Saved entries:
+ + + + +
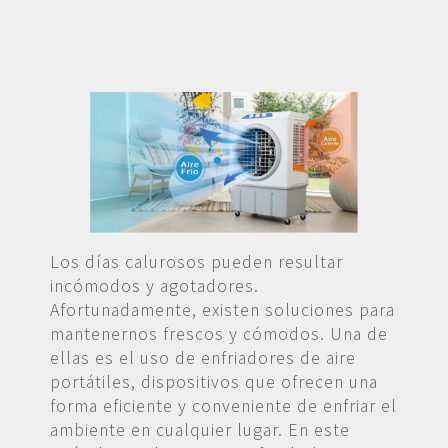
Los días calurosos pueden resultar
incómodos y agotadores.
Afortunadamente, existen soluciones para
mantenernos frescos y cómodos. Una de
ellas es el uso de enfriadores de aire
portátiles, dispositivos que ofrecen una
forma eficiente y conveniente de enfriar el
ambiente en cualquier lugar. En este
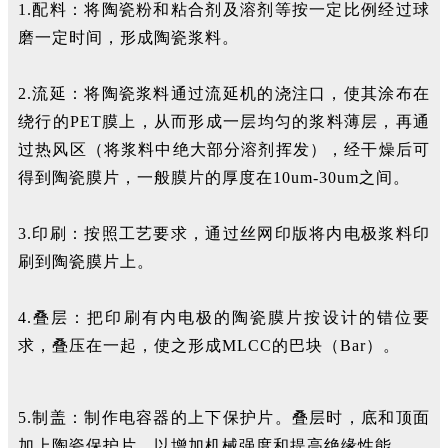
1.配料：将陶瓷粉和粘合剂及溶剂等按一定比例经过球
磨一定时间，形成陶瓷浆料。
2.流延：将陶瓷浆料通过流延机的浇注口，使其涂布在
绕行的PET膜上，从而形成一层均匀的浆料薄层，再通
过热风区（将浆料中绝大部分溶剂挥发），经干燥后可
得到陶瓷膜片，一般膜片的厚度在10um-30um之间。
3.印刷：按照工艺要求，通过丝网印版将内电极浆料印
刷到陶瓷膜片上。
4.叠层：把印刷有内电极的陶瓷膜片按设计的错位要
求，叠压在一起，使之形成MLCC的巴块（Bar）。
5.制盖：制作电容器的上下保护片。叠层时，底和顶面
加上陶瓷保护片，以增加机械强度和提高绝缘性能。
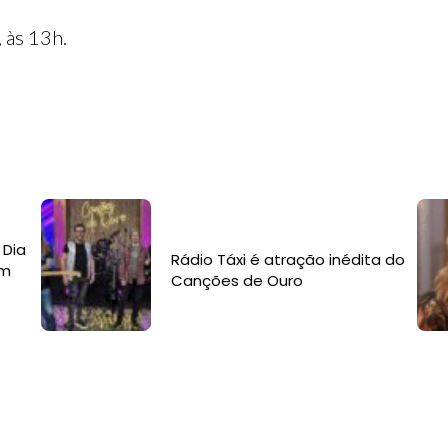
 às 13h.
 Dia
Rádio Táxi é atração inédita do
om
Canções de Ouro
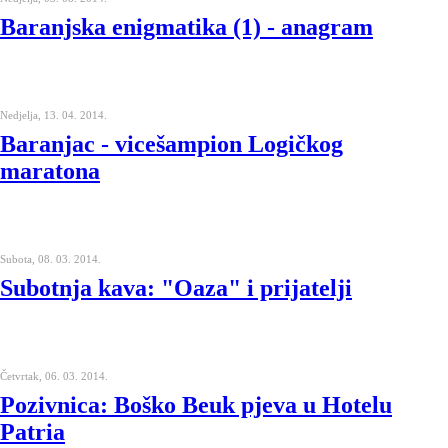
Baranjska enigmatika (1) - anagram
Nedjelja, 13. 04. 2014.
Baranjac - vicešampion Logičkog
maratona
Subota, 08. 03. 2014.
Subotnja kava: "Oaza" i prijatelji
Četvrtak, 06. 03. 2014.
Pozivnica: Boško Beuk pjeva u Hotelu
Patria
+ + + + +
In the entries above, find the line containing "Rádio Táxi é atração inédita do" and the line containing "Četvrtak, 06. 03. 2014.", then copy both and every line between them exactly, without any picture.

* WRITTEN SOLUTION *
Rádio Táxi é atração inédita do
om
Canções de Ouro
Baranjska enigmatika (1) - anagram
Nedjelja, 13. 04. 2014.
Baranjac - vicešampion Logičkog
maratona
Subota, 08. 03. 2014.
Subotnja kava: "Oaza" i prijatelji
Četvrtak, 06. 03. 2014.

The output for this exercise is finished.